Your task is to transcribe, without alteration, the lines from the top of the material below through the line bearing "[Phone The Anthony Seddon Fund] (339, 1942)", inclusive.

* * * * * * *

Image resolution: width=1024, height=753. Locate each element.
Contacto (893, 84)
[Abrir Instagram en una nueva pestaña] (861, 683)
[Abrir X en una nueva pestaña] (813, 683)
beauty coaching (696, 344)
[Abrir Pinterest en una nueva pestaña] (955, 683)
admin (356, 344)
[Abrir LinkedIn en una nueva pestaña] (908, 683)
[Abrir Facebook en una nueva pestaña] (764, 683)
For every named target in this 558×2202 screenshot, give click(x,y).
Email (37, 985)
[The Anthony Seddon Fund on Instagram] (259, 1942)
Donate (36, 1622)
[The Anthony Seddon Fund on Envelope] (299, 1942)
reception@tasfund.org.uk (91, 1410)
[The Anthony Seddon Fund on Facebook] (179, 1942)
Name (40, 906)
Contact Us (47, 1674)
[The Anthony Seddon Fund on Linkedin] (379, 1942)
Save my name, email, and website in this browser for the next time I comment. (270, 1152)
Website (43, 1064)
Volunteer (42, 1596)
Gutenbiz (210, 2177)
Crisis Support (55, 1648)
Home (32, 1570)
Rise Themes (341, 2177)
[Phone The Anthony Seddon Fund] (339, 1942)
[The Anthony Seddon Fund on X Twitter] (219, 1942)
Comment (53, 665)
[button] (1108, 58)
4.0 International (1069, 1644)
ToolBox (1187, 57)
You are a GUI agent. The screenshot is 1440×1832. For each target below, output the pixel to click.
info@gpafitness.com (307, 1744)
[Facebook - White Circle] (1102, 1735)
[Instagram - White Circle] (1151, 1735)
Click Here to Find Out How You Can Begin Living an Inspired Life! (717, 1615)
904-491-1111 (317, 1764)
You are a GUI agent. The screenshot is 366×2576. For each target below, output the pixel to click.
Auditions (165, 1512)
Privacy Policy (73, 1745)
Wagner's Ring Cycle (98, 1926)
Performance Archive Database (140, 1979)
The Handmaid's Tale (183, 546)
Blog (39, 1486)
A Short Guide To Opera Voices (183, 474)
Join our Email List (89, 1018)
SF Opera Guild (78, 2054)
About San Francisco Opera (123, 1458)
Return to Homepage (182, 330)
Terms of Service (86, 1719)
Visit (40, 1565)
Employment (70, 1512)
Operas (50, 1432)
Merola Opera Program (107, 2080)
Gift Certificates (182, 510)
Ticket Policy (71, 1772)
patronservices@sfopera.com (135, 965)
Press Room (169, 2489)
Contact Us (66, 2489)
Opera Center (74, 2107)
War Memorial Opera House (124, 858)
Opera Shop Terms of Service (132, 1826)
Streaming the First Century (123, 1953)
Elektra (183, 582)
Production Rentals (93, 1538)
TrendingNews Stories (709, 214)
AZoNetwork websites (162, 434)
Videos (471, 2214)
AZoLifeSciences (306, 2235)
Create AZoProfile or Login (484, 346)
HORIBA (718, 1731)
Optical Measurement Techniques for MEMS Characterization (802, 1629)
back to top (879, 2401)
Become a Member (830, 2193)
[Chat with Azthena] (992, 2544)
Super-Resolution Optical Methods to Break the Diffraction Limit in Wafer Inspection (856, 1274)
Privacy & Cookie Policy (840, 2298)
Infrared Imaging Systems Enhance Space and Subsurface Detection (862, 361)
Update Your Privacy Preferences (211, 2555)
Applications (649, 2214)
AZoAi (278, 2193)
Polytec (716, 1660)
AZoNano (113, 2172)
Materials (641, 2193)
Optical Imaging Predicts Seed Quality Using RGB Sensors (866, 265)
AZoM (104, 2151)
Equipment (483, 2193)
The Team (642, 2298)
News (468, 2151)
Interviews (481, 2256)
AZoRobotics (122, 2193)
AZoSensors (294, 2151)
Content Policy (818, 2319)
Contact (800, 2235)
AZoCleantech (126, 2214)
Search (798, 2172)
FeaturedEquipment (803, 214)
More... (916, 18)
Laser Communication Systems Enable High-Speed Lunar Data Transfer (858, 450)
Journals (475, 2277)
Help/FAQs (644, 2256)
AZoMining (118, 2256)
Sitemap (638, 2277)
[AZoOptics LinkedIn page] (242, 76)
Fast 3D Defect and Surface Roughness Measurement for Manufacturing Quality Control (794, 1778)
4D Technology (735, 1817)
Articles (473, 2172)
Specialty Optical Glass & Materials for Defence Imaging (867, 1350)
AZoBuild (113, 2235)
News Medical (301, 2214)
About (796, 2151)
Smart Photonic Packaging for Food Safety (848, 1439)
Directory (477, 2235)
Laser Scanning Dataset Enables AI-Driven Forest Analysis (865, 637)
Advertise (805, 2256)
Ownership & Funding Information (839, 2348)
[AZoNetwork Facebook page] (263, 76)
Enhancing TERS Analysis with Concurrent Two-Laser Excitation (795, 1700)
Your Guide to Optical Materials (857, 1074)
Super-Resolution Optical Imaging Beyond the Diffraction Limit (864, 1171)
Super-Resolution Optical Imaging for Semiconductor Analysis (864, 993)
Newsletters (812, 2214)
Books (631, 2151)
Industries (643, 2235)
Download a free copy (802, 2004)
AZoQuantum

* * * * * * *

__Answer for this exercise__:
Image resolution: width=1024, height=753. Locate each element.
Contacto (893, 84)
[Abrir Instagram en una nueva pestaña] (861, 683)
[Abrir X en una nueva pestaña] (813, 683)
beauty coaching (696, 344)
[Abrir Pinterest en una nueva pestaña] (955, 683)
admin (356, 344)
[Abrir LinkedIn en una nueva pestaña] (908, 683)
[Abrir Facebook en una nueva pestaña] (764, 683)
For every named target in this 558×2202 screenshot, give click(x,y).
Email (37, 985)
[The Anthony Seddon Fund on Instagram] (259, 1942)
Donate (36, 1622)
[The Anthony Seddon Fund on Envelope] (299, 1942)
reception@tasfund.org.uk (91, 1410)
[The Anthony Seddon Fund on Facebook] (179, 1942)
Name (40, 906)
Contact Us (47, 1674)
[The Anthony Seddon Fund on Linkedin] (379, 1942)
Save my name, email, and website in this browser for the next time I comment. (270, 1152)
Website (43, 1064)
Volunteer (42, 1596)
Gutenbiz (210, 2177)
Crisis Support (55, 1648)
Home (32, 1570)
Rise Themes (341, 2177)
[Phone The Anthony Seddon Fund] (339, 1942)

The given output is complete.